I have some advice here because I recently did this. I went on vacation, by myself, as a 30-something woman who doesn’t like anything. I did not sleep in hostels. I did not step off the Eurostar and simply “get lost.” I did, however, make meticulous plans, take some nice Instagram photos, and have a perfectly good time. And you can too!
Here are my tips, which are geared more toward walky, sightseeing vacations than beachy, lay-around vacations:
Beg your hotel for an early check in. If you look pathetic enough, this may work, and you’ll be so, so happy. My hotel in Portugal charged me 50 euro in cash for this privilege and I have never been more pleased to hand over a comically wide bill to someone. I got three hours of sleep before sightseeing, which was the only three hours of sleep I got in that particular 24 hours.
When you get to your destination, empty out your day pack (your carryon backpack, whatever you flew with) and pack it again with all the essentials—rain jacket, phone batteries, cords, foreign money because credit card machines will be broken—and take it with you everywhere you go every day. I did not do this and wound up halfway through a very long hike with an iPhone charger but no cord, running out of water, and wrapped in a beach towel for warmth.
Wear sneakers. You’re gonna be walking a half-marathon every day. This is not the time to try to look European. You're not European, you're old! Time to take last year's Nikes out of retirement and work that monastery like it’s a Super Target.
Download some shows from Netflix to watch on the flight—or back at your hotel, for after you leave the restaurant and wander by the club only to find the music deafening, even from the outside. You’re not going clubbing, and the Netflix over there is all different.
Wear a fanny pack. They're back in style now (sort of) and the alternative is to wear your backpack like a baby bjorn or get robbed.
Go somewhere warm-ish. Travel involves a lot of sitting on a bench figuring out where to go next. You don’t want to do this in the freezing rain.

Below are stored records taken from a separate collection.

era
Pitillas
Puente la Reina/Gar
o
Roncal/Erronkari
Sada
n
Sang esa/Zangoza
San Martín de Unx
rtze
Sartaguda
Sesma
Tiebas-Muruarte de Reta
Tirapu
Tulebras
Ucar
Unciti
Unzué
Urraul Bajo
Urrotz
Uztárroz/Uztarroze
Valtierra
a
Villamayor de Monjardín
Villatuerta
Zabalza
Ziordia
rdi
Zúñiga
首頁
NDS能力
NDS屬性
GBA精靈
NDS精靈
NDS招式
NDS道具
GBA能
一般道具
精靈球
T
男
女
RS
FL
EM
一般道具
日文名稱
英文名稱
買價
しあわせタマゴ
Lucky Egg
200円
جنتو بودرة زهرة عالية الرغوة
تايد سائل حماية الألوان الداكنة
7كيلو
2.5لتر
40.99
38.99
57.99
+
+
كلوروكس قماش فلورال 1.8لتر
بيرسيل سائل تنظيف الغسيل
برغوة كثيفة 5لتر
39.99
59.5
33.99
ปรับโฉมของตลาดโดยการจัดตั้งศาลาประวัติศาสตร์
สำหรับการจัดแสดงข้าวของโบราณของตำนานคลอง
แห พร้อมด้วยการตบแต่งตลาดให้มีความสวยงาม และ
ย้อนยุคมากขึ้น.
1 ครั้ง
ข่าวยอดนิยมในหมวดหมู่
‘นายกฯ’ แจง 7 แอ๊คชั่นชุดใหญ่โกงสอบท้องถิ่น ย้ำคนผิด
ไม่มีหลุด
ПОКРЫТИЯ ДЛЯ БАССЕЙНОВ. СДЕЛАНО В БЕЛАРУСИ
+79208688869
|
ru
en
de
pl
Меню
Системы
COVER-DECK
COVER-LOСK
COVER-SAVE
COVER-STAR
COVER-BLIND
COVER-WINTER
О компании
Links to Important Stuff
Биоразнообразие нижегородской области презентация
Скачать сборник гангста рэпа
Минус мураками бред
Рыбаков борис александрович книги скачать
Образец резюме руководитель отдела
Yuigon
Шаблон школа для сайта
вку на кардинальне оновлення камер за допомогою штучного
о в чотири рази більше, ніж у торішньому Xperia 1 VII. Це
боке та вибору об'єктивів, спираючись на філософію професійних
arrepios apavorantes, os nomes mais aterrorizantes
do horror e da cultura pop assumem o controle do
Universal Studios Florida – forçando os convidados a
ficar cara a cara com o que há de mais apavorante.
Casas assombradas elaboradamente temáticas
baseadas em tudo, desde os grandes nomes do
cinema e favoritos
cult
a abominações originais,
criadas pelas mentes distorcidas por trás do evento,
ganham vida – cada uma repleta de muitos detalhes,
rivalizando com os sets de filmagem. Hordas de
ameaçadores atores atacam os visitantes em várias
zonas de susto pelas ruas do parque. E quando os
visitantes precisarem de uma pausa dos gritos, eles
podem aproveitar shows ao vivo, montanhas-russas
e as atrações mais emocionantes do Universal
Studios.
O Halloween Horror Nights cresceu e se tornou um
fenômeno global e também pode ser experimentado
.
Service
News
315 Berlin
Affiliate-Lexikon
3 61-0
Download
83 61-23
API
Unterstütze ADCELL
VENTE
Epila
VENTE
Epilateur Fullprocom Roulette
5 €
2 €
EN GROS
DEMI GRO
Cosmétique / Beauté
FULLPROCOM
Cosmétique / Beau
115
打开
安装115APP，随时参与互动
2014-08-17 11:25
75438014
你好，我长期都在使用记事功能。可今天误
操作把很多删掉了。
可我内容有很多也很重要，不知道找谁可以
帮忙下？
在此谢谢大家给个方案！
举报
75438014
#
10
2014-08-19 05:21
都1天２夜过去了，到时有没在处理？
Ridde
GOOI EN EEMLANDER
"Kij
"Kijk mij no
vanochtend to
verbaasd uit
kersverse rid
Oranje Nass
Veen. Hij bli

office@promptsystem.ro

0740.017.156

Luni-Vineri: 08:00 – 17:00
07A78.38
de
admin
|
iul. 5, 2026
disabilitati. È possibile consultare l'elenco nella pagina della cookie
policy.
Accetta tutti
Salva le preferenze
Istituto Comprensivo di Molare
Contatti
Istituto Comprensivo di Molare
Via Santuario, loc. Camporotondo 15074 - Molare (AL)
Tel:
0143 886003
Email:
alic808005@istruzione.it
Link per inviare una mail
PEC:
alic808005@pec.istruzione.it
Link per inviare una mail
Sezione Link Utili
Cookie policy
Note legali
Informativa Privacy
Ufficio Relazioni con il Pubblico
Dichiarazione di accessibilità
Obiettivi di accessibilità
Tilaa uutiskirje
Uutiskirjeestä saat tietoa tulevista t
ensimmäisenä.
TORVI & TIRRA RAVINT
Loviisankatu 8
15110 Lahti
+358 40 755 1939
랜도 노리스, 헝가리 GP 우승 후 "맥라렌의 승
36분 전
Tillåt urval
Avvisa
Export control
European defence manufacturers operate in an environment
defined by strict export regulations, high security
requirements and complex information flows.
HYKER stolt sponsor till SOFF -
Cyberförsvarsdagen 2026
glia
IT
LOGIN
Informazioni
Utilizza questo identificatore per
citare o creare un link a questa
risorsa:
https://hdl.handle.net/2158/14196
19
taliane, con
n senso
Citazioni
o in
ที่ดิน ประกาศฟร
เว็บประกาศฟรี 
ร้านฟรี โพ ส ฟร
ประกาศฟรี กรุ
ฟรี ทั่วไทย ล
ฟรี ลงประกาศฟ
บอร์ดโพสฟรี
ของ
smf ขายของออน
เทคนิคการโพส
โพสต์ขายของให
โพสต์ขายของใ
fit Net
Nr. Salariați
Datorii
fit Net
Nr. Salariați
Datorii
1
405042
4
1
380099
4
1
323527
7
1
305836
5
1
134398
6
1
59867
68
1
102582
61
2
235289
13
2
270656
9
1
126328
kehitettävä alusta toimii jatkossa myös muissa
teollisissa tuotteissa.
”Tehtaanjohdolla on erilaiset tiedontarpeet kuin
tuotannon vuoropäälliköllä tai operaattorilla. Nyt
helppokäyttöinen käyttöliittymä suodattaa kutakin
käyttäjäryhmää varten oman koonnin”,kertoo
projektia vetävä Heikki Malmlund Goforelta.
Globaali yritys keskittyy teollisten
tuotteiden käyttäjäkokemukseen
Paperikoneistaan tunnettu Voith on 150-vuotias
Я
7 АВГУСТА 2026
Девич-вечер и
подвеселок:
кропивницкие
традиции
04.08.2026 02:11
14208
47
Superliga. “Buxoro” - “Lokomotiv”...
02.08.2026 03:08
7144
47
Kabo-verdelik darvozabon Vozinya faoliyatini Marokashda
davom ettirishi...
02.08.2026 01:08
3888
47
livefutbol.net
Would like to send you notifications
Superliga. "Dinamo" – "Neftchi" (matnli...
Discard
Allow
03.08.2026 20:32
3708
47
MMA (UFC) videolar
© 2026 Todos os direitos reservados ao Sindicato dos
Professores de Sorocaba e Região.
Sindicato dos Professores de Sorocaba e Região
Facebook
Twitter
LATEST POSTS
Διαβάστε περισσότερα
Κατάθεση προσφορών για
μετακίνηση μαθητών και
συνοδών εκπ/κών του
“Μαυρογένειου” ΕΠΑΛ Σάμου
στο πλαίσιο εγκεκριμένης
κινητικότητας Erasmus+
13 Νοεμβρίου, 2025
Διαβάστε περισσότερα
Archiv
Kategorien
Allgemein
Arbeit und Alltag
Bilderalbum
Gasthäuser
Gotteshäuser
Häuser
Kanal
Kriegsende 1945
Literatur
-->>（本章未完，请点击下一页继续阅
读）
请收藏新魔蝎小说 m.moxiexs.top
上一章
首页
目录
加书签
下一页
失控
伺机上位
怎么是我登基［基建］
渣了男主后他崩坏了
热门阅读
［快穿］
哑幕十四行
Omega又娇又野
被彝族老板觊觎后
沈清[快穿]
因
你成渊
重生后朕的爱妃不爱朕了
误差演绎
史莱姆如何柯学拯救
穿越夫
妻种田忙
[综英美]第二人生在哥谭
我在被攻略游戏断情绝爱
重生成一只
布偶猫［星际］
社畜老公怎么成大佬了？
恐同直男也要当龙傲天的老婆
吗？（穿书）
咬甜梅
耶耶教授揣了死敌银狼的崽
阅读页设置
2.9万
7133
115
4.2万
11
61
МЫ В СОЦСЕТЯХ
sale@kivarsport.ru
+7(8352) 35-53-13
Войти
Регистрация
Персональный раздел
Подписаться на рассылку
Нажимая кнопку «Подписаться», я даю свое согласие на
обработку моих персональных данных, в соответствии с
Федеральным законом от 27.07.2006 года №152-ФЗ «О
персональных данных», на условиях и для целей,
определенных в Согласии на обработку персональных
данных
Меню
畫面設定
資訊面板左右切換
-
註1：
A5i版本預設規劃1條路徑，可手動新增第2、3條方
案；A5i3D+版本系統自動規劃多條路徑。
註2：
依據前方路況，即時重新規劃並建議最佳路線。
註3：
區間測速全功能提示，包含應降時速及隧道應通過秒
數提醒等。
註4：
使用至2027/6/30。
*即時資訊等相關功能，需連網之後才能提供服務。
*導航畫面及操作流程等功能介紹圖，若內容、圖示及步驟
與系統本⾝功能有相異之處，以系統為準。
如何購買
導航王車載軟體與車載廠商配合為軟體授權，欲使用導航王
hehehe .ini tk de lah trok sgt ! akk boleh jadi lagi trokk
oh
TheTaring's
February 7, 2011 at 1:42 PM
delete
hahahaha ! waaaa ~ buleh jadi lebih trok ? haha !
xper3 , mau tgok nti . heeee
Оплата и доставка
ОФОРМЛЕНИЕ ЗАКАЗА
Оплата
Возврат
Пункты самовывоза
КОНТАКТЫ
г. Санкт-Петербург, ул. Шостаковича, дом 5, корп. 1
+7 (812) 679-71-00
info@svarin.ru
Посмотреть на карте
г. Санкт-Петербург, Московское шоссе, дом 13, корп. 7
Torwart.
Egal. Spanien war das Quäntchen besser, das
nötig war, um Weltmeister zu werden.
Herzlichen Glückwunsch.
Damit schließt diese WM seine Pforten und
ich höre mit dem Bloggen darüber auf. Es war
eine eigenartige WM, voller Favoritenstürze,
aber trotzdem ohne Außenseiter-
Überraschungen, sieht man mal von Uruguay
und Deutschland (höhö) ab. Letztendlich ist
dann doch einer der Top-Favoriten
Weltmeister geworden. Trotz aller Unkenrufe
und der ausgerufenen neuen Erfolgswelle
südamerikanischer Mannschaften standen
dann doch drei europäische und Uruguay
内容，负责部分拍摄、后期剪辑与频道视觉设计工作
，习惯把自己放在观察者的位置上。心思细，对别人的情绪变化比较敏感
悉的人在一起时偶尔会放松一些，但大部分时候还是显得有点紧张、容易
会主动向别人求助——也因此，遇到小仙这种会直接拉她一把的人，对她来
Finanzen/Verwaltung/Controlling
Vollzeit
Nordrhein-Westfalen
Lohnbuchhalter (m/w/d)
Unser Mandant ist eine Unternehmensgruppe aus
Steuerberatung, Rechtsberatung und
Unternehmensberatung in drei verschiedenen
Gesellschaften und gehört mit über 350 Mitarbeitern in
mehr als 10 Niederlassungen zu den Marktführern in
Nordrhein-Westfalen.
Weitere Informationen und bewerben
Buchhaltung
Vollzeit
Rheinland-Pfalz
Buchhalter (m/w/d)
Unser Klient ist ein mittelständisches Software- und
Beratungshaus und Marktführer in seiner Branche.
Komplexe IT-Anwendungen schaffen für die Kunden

Go somewhere with good food. When you're not walking, you're gonna be in a restaurant. And let's face it, you can't drink like you used to, so the food is gonna be the main event. I would say Portugal wins in this regard, though the service is terrible. If you disagree with me on this, I will tell you the story of how in one place I had to get up, walk over to my waitress, who was polishing silverware, and beg her to bring me my dish, which I could clearly see on the counter. That wasn’t even the worst time.
Buy a guidebook and do what it says. I used Rick Steves and whenever I deviated from his suggestions, I lived to regret it. The exception to this rule is that when you see a tourist attraction with no line, just go in. That's God trying to save you yet another hour of waiting around.
Just take Uber. I found it cheaper than it is in the U.S. and the fastest way to get between things with limited time. Yes, trains are more cosmopolitan, but the great thing about Uber drivers is that they pick you up from exactly where you are and take you to exactly where you want to go.
What does this post have to do with personality, you might ask. Not much! I guess you could say that it’s an example of me being conscientious but also disagreeable and neurotic—three of the Big Five personality traits.
Mostly I just saw a need in the marketplace for a travel blog post for people who aren’t young and aren’t running some sort of credit-card-point arbitrage scheme. Learn from my experience! Travel comfortably! Obrigada!
Wonderful! Please keep us olds updated on all the pleasantly doable and healthful attractions and don't forget to mention the locations of the nearest restrooms.
30-something and identifying as old? Yikes. You're just going to be out here identifying as old until you die? For maybe the next 50 years?